1994-1995 ACM International Collegiate Programming Contest
Western European Regional

Problem B - Bits

It is not always easy to transfer data from one computer system to the other. You need proper standards for data encoding, and may also need to compress data to save bandwidth and thus reduce costs.

To assist the designer in making implementation choices related to the available bandwidth, a tool is required that computes the size of each message in bits. The tool has to read and interpret the format of each message to do so.

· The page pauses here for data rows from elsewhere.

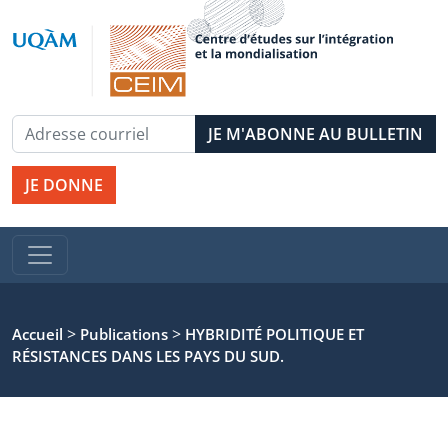
JE DONNE
>
>
Accueil
Publications
HYBRIDITÉ POLITIQUE ET
RÉSISTANCES DANS LES PAYS DU SUD.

A message can best be described by giving the underlying grammar, which uses the following terminals:

id        a sequence of letters of length L (1$\leq$L$\leq$256) 
integer   a number between -10 000 and 10 000 (inclusive) 
"word"    the literal string of characters word
A message is defined by the following grammar:
message  ::= data 
data     ::= id ":" type
type     ::= record | array | string | enum | range
record   ::= "{" data+ "}"
array    ::= "array" range "of" type
string   ::= "string" "(" integer ")"
enum     ::= "(" id-list ")"
id-list  ::= id | (id "," id-list)
range    ::= "[" integer ".." integer "]"
Note that the message grammar is specified according to the following notational conventions:
x y      sequence: x followed by y
x | y    choice: x or y
x+       repetition: one or more occurrences of x
( )      used for grouping
Any two tokens may be separated by an arbitrary amount of white space (blanks, tabs an newlines). White space does not occur within tokens. The (minimal) amount of bits needed to transmit a message can be computed using the following rules:
record  : sum of the sizes of the fields
array   : size of the component type, multiplied by the number of 
          elements in the range
string  : the length, multiplied by 7 bits
enum    : smallest number of bits in which all id's can be
          distinguished 
range   : smallest number of bits in which all range values can be
          distinguished

Input Specification

The input contains on the first line the number of test cases (N). Each test case will contain message according to the grammar above. Messages may be separated by an arbitrary amount of white space. You may assume that the input is syntactically correct. For each range 'L..H', it holds that L<=H. A string consists of a positive number of characters.

Output Specification

For each message, output the sentence: 'A "id" message requires S bits.', where id is the identifier of the message and S its size in bits.

Sample Input

3
year : [1970..2030]
team : {
        name : string(14)
        members : array [1..3] of {
                sex : ( male, female )
                name : string(20)
                age : [16..30]
        }
        position : [1..40]
}
jurynames : array [1..3] of string(20)

Output for the Sample Input

A "year" message requires 6 bits.
A "team" message requires 539 bits.
A "jurynames" message requires 420 bits.